Losing your home through foreclosure is bad, but perhaps not quite as bad as some people would have you believe, a lawyer told participants in a foreclosure workshop earlier this week.
“There is no such thing as debtors’ prison in North Carolina,” said Melany Earnhardt, an attorney with the Greensboro office of Legal Aid of North Carolina. “People will suggest that you might wind up in jail if you don’t pay your debts — it’s not true.”
While the threat of foreclosure won’t land you behind bars, it does have serious potential consequences, which Earnhardt spelled out in a workshop called “N.C. Foreclosure Process and Lending Practices — Your Rights!” held Tuesday at the Women’s Resource Center of Greensboro.
“A foreclosure can stay on your credit history up to 20 years,” she said.
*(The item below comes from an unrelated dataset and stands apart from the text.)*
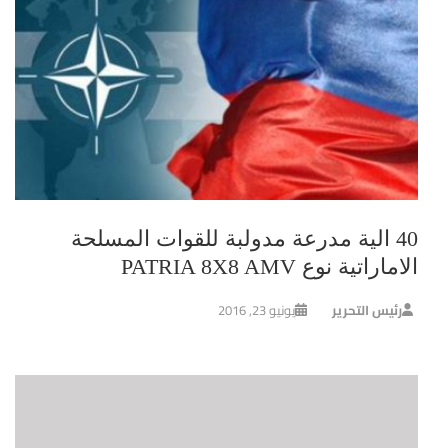
40 الية مدرعة مدولبة للقوات المسلحة
الاماراتية نوع PATRIA 8X8 AMV
رئيس التحرير
يونيو 23, 2016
Other consequences may include loss of shelter, loss of equity in your home, difficulties finding another place to live, moving expenses and unexpected tax obligations.
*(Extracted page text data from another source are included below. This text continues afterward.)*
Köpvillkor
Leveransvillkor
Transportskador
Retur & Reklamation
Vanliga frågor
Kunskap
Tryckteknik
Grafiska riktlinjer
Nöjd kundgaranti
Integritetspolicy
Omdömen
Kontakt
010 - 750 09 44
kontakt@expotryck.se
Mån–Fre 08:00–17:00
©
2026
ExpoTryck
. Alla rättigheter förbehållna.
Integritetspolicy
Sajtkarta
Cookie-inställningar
“The community has been hit fairly hard,” Earnhardt said after the workshop. In recent years, work with clients facing foreclosure has gone from about one-third of her work with Legal Aid to her sole responsibility. “Our program resources are really funneled heavily into trying to help clients save their homes.”
She offered a list of community resources to help people facing foreclosure, as well as several courses of action to prevent foreclosure or minimize its negative effects:
• Work with your lender to come up with a mutually agreeable payment plan to catch up on overdue mortgage payments.
• Apply for help from a government program, such as the federal Making Home Affordable (MHA) program or the N.C. Housing Finance Agency’s Mortgage Payment Program.
• Work with your lender on a short sale — selling your house for less than its worth with an agreement that the lender will forgive any difference between the sale price of the house and the amount still owed on your mortgage.
• Declare bankruptcy.
• Ask for a deed in lieu of foreclosure, where you turn over the deed to your lender and they sell the house. But Earnhardt cautioned that you should ask for this option before your lender invests a lot of time and money in the foreclosure process.
“The incentive for the bank is it doesn’t cost them any more time or money,” she said. “The incentive for you is that you don’t have a foreclosure on your record.”
The workshop drew a diverse audience. One couple attended because they face foreclosure since the man lost his job. Raymond Morgan of Kernersville, who is interested in buying a foreclosed house in South Carolina, wanted to know more about the process. And Ann Hardee, a Realtor with Prudential Yost and Little Realty in Greensboro, said she came to the workshop so she could better serve her clients.
“As a Realtor, I work with a lot of people facing foreclosure, people doing short sales, and I wanted to hear the legal end of the foreclosure process,” she said.